A vine on n variables is sometimes called an n-dimensional vine. It will have n-i-1 edges of order i for i=0,...,n-1.

As you can guess, there are many vines possible for a given dimension. It turns out that a subset of "nice" vines is enough for statistical purposes. These are called regular vines. To understand the concept we need a new definition:

Definition Two edges of the same order are called neighbours if they share a common end point. Alternatively, since an edge may be considered as a doubleton set, two edges are called neighbours if the two doubleton sets have an intersection of size 1.

Now we can define a regular vine:

Definition A vine is called regular if the edges of each order ≥ 1 join only neighbouring edges of the previous order.

The literature deals almost exclusively with regular vines.

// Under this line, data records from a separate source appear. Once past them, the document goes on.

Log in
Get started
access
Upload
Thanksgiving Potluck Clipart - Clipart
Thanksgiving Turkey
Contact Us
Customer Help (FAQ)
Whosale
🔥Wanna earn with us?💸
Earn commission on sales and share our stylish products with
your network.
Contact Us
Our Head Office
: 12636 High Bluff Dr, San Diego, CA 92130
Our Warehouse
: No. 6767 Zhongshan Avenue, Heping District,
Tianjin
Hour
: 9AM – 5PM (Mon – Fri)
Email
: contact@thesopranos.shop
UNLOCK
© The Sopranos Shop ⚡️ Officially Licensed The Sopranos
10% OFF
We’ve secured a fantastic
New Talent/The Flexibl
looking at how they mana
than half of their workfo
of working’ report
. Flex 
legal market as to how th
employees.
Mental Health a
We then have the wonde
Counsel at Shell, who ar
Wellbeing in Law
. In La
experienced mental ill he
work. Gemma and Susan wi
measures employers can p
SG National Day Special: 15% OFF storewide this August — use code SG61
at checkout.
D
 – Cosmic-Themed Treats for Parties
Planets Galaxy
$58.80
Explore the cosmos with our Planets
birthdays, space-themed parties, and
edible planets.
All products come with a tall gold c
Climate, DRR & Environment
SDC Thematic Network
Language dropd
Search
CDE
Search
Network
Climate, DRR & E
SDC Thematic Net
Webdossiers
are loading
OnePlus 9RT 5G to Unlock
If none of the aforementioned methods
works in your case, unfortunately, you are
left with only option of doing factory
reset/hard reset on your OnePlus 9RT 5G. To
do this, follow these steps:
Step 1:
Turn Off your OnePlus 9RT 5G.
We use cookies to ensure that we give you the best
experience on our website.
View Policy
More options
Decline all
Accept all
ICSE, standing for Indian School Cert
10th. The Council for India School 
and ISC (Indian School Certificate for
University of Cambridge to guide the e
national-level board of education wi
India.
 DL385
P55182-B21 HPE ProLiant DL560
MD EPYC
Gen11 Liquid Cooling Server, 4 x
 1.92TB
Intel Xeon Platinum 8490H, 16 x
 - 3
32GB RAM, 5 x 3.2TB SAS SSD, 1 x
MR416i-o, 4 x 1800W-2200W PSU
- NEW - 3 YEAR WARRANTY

Here is an irregular vine, just as an object of curiosity:

An irregular vine: {{1,2},{3,4}} connects {1,2} and {3,4} which are not neighbours as {1,2}∩{3,4}=φ

Naming the edges of a regular vine

Expressing an edge as a doubleton set is cumbersome. Fortunately, there is an easier naming system available for regular vines. For this we define two sets for each edge: the conditioned set and the conditioning set. Let's start with an example: Consider the edge {{1,2},{2,3}}, which is an edges of order 1. Ignore all the braces to get a list:

1, 2, 2, 3.

The set of all elements that occur more than once in this list is called the conditioning set. Here it is {2}. The remaining elements (which occur exactly once each) consitute the conditioned set: {1,3}.

As another example consider the 0-th order edge {1,2}. Its conditioned set is {1,2} and conditioning set is φ.

This intuitive description may be difficult to apply for larger vines. So it's good to learn the formal definition, which starts by defining a constraint set for an edge. Intuitively, it is the union of the conditioning set and the conditioned set. The formal definition is recursive:

Definition Let e={a,b} be an edge in a vine. Its constraint set (written CONSTRAINT(e)) is defined as

If order(e)=0, then CONSTRAINT(e) = {a,b},
If order(e)>0, then CONSTRAINT(e) = CONSTRAINT(a) ∪ CONSTRAINT(b).

Now we can define conditioned and conditioning sets as follows.

Definition Let e={a,b} be an edge of in a vine. Its conditioning set is

If order(e)=0, then conditioning set is φ,
If order(e)>0, then conditioning set is CONSTRAINT(a)∩ CONSTRAINT(b).

The conditioned set is defined as CONSTRAINT(e) minus the conditioning set.

It is easy to see that the conditioning and conditioned sets are disjoint. A key observation leading to their usefulness for regular vines is that each edge is characterised by the (conditioned, conditioning) pair. Also the conditioned set is always a doubleton set. The size of the conditioning set equals the order of the edge.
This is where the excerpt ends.